Fine dining in the vines at Doot Doot Doot
15/20
Contemporary$$$
Throwing money at something doesn't guarantee a good result. Look at London's 2012 Olympics logo. Or Versace. So when you heard about Willow Creek's new luxury hotel, backed by young investor Louis Li, featuring a fine diner Doot Doot Doot (everything about the hotel is themed around a mythical antlered rabbit, the Jackalope – a doot doot doot is apparently the leader of the pack) you possibly wondered if it was going to be a big ball of gaudy excess.
Great news: it's not. Actually, it is. But in a good way. Roll up the drive between gum trees and vines to find the wholesome landscape juxtaposed by cutting-edge design. In the foreground: a sweet brick cottage chuffing smoke into the air. Behind: the dominating wood and steel hotel. As a working winery of 11 hectares, here, finally, is a luxury escape where you can watch toil on tractors from the comfort of an infinity pool.
For those who can't afford the minimum $650-a-night price tag to stay (hot tip: might as well make it $750 for a vineyard-facing room, many of which come with a deep inky bath, an included minibar selection, movies and a proper breakfast) it's worth a diversion for Doot Doot Doot – their contemporary restaurant rising valiantly above the handicap of its name.
Looks are definitely part of the appeal. The hallway is a trippy vortex of neon alchemy symbols. Above deep black booths, an undulating Jan Flook installation of 10,000 globes resembles wine in mid-ferment. Your menu, offering an eight-course degustation ($125) or a mix-it-up party of four ($85 – good value) is equally adhering to trend. But if it's sprinkled liberally – sometimes wildly – with native Australian, Japanese and seasonal ingredients, it is for the most part unchallenging to eat.
A deep undertow of comfort dominates most of executive chef Guy Stanaway's menu, executed by head chef Martin Webster. Beyond an amuse of prawn, tangy davidson plum and finger lime in a leaf comes roasted pumpkin, crunched up with saltbush and sticky lobes of black garlic with a brown butter and macadamia moat – it's like a deconstructed 'Strayan pumpkin soup.
A hefty fringe of spanner crab frames a lava-like pool of potato. Umamified by Japan's sesame-and-seaweed season-all furikake and bottarga, it's elegant, tasty cooking you want in the dead of winter.
You're eating with the seasons here. In late summer, reports came through of an endless parade of acidic treats. In winter, dinner can be like layering thermals. I'd skip the big bowl of two-toned beetroot soup with hay-smoked cream and coffee crunch whose many ingredients fail to really boost each other's charms. You'll instead want to pace for golden sweetbreads, the spongy thymus glands napped in rich, sweet jus with twinnish textures of shittake 'shrooms and abalone, a little bitter walnut closing the circuit.
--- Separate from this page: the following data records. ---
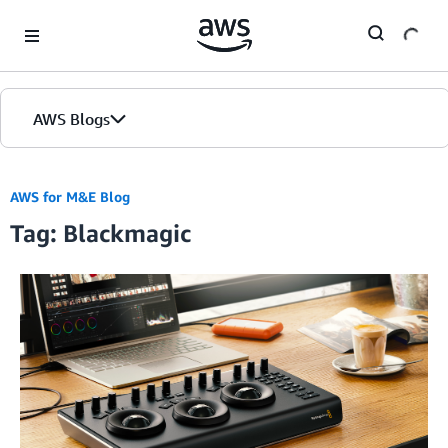
Skip to Main Content
AWS Blogs
AWS for M&E Blog
Tag: Blackmagic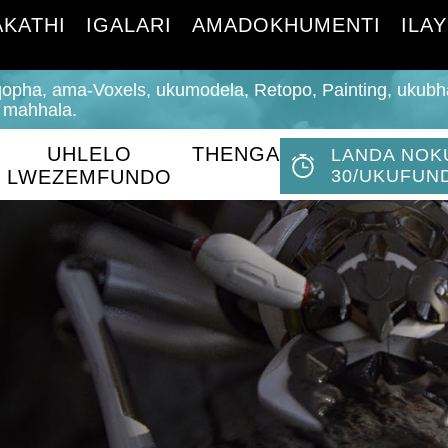
KATHI
IGALARI
AMADOKHUMENTI
ILAY
opha, ama-Voxels, ukumodela, Retopo, ​​Painting, ukub
 mahhala.
UHLELO
THENGA
LANDA NOK
LWEZEMFUNDO
30/UKUFUN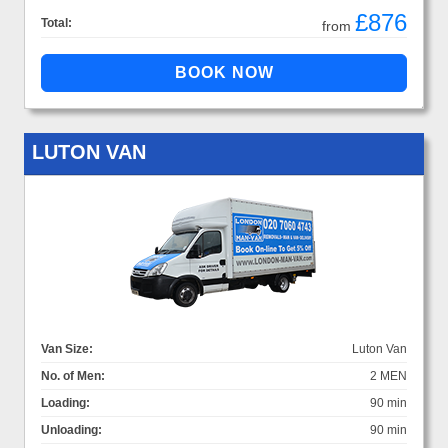
£876
Total:
from
LUTON VAN
Van Size:
Luton Van
No. of Men:
2 MEN
Loading:
90 min
Unloading:
90 min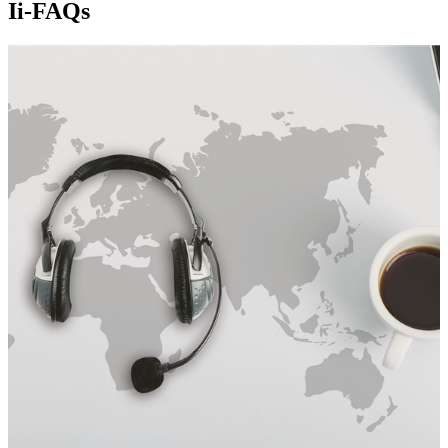
Ii-FAQs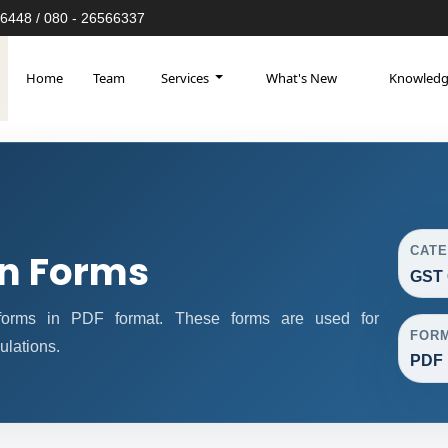
6448 / 080 - 26566337
Home
Team
Services
What's New
Knowled
CAT
n Forms
GST 
orms in PDF format. These forms are used for
FOR
ulations.
PDF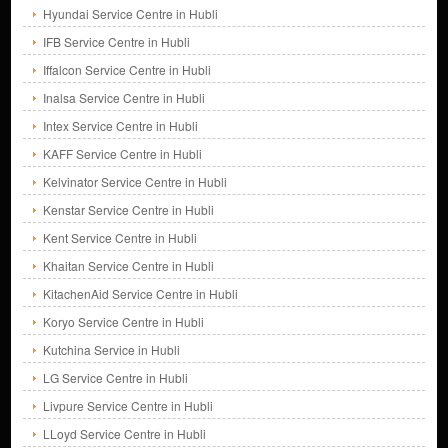
Hyundai Service Centre in Hubli
IFB Service Centre in Hubli
Iffalcon Service Centre in Hubli
Inalsa Service Centre in Hubli
Intex Service Centre in Hubli
KAFF Service Centre in Hubli
Kelvinator Service Centre in Hubli
Kenstar Service Centre in Hubli
Kent Service Centre in Hubli
Khaitan Service Centre in Hubli
KitachenAid Service Centre in Hubli
Koryo Service Centre in Hubli
Kutchina Service in Hubli
LG Service Centre in Hubli
Livpure Service Centre in Hubli
LLoyd Service Centre in Hubli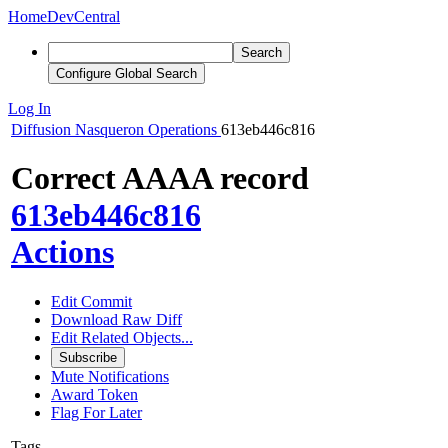
Home
DevCentral
Search
Configure Global Search
Log In
Diffusion
Nasqueron Operations
613eb446c816
Correct AAAA record
613eb446c816
Actions
Edit Commit
Download Raw Diff
Edit Related Objects...
Subscribe
Mute Notifications
Award Token
Flag For Later
Tags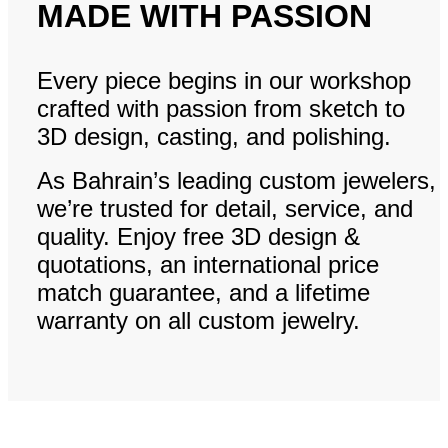
MADE WITH PASSION
Every piece begins in our workshop
crafted with passion from sketch to
3D design, casting, and polishing.
As Bahrain’s leading custom jewelers,
we’re trusted for detail, service, and
quality. Enjoy free 3D design &
quotations, an international price
match guarantee, and a lifetime
warranty on all custom jewelry.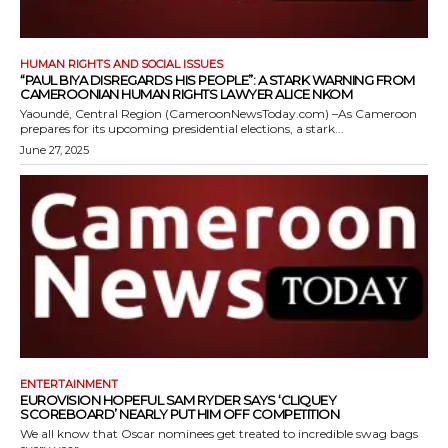
HUMAN RIGHTS AND SOCIAL ISSUES
“PAUL BIYA DISREGARDS HIS PEOPLE”: A STARK WARNING FROM
CAMEROONIAN HUMAN RIGHTS LAWYER ALICE NKOM
Yaoundé, Central Region (CameroonNewsToday.com) –As Cameroon
prepares for its upcoming presidential elections, a stark...
June 27, 2025
ENTERTAINMENT
EUROVISION HOPEFUL SAM RYDER SAYS ‘CLIQUEY
SCOREBOARD’ NEARLY PUT HIM OFF COMPETITION
We all know that Oscar nominees get treated to incredible swag bags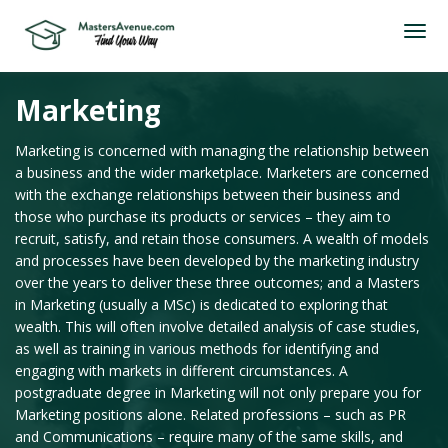
Marketing
Marketing is concerned with managing the relationship between
a business and the wider marketplace. Marketers are concerned
with the exchange relationships between their business and
those who purchase its products or services – they aim to
recruit, satisfy, and retain those consumers. A wealth of models
and processes have been developed by the marketing industry
over the years to deliver these three outcomes; and a Masters
in Marketing (usually a MSc) is dedicated to exploring that
wealth. This will often involve detailed analysis of case studies,
as well as training in various methods for identifying and
engaging with markets in different circumstances. A
postgraduate degree in Marketing will not only prepare you for
Marketing positions alone. Related professions – such as PR
and Communications – require many of the same skills, and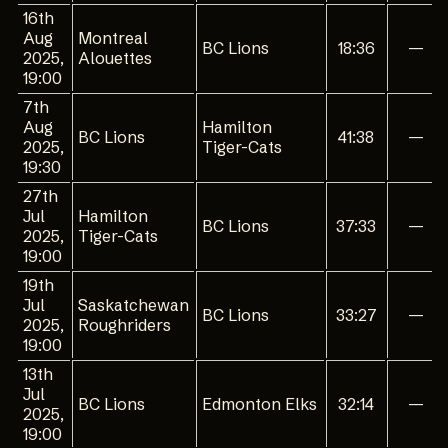
16th
Aug
Montreal
BC Lions
18:36
—
2025,
Alouettes
19:00
7th
Aug
Hamilton
BC Lions
41:38
—
2025,
Tiger-Cats
19:30
27th
Jul
Hamilton
BC Lions
37:33
—
2025,
Tiger-Cats
19:00
19th
Jul
Saskatchewan
BC Lions
33:27
—
2025,
Roughriders
19:00
13th
Jul
BC Lions
Edmonton Elks
32:14
—
2025,
19:00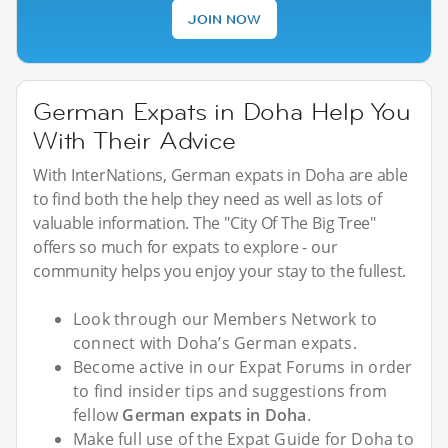
JOIN NOW
German Expats in Doha Help You
With Their Advice
With InterNations, German expats in Doha are able
to find both the help they need as well as lots of
valuable information. The "City Of The Big Tree"
offers so much for expats to explore - our
community helps you enjoy your stay to the fullest.
Look through our Members Network to
connect with Doha’s German expats.
Become active in our Expat Forums in order
to find insider tips and suggestions from
fellow
German expats in Doha
.
Make full use of the Expat Guide for Doha to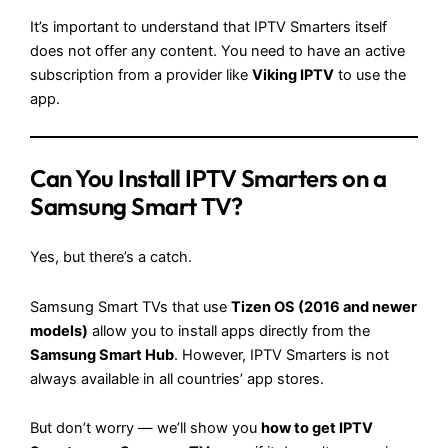
It’s important to understand that IPTV Smarters itself
does not offer any content. You need to have an active
subscription from a provider like
Viking IPTV
to use the
app.
Can You Install IPTV Smarters on a
Samsung Smart TV?
Yes, but there’s a catch.
Samsung Smart TVs that use
Tizen OS (2016 and newer
models)
allow you to install apps directly from the
Samsung Smart Hub
. However, IPTV Smarters is not
always available in all countries’ app stores.
But don’t worry — we’ll show you
how to get IPTV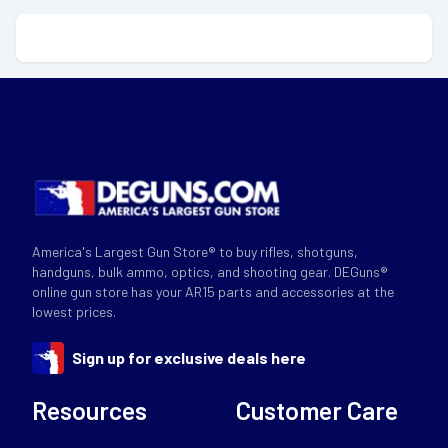
America's Largest Gun Store® to buy rifles, shotguns,
handguns, bulk ammo, optics, and shooting gear. DEGuns®
online gun store has your AR15 parts and accessories at the
lowest prices.
Sign up for exclusive deals here
Resources
Customer Care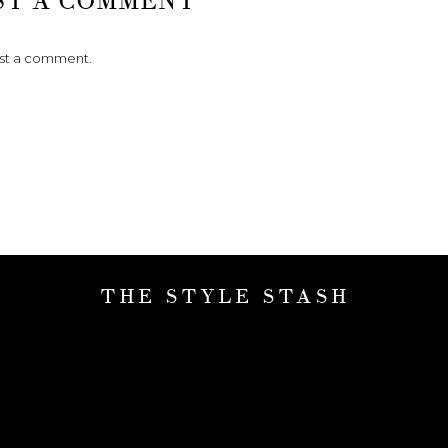
ST A COMMENT
ost a comment.
THE STYLE STASH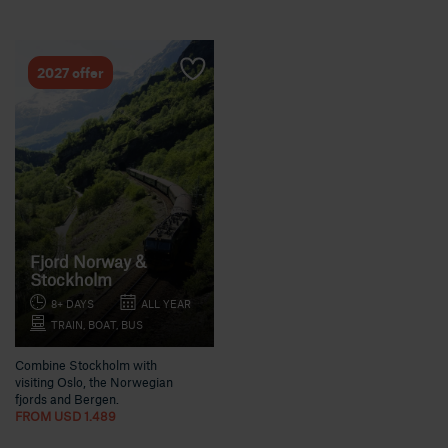
2027 offer
Fjord Norway &
Stockholm
8+ DAYS
ALL YEAR
TRAIN, BOAT, BUS
Combine Stockholm with
visiting Oslo, the Norwegian
fjords and Bergen.
FROM USD 1.489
If you happen to overdo it on the rib-stickers, sommelier and restaurant manager Ollie Tucker, last on the floor at Bennelong, gives a tour de force through the 1200-bottle collection of wines exclusively from vineyards of 11 hectares or fewer. Consider him the Big Lebowski rug of the operation – he really ties the room together. Other waiters fulfil their duty of getting plates to table, but that's about it in terms of colour or information. But often it's a Pennyweight fino sherry for those sweetbreads or a tight gewurztraminer from the Wine Farm in South Gippsland giving tension to your crab that makes everything sing.
So while not everything is revolutionary (in fact many of the winning dishes are not: see a bronze-skinned arc of duck breast, familiarly paired to hazelnuts, bitter radicchio and figs, or milk-fed beef partying with old pals jerusalem artichoke puree and a medley of enoki and oyster mushrooms) there's enough character in the overall package to draw a crowd beyond the regular touring set.
On that, if you are after a drive-by experience, you can take a step further down for the straighter small plates at Rare Hare, their more casual on-site eatery and provedore (with bonus views across the vines – Doot Doot Doot is shaded by drapes).
Back at the Doot, a lot of work goes into desserts that don't give huge return on investment. Carrot cream and a sable biscuit with a scoop of white chocolate parfait is all softness, richness and Christmas spice (not much carrot). A deconstructed yuzu tart is livelier with its sharp citrus kick. But it's a small shrug after some big wins at Mornington's own mini-MONA among the vines.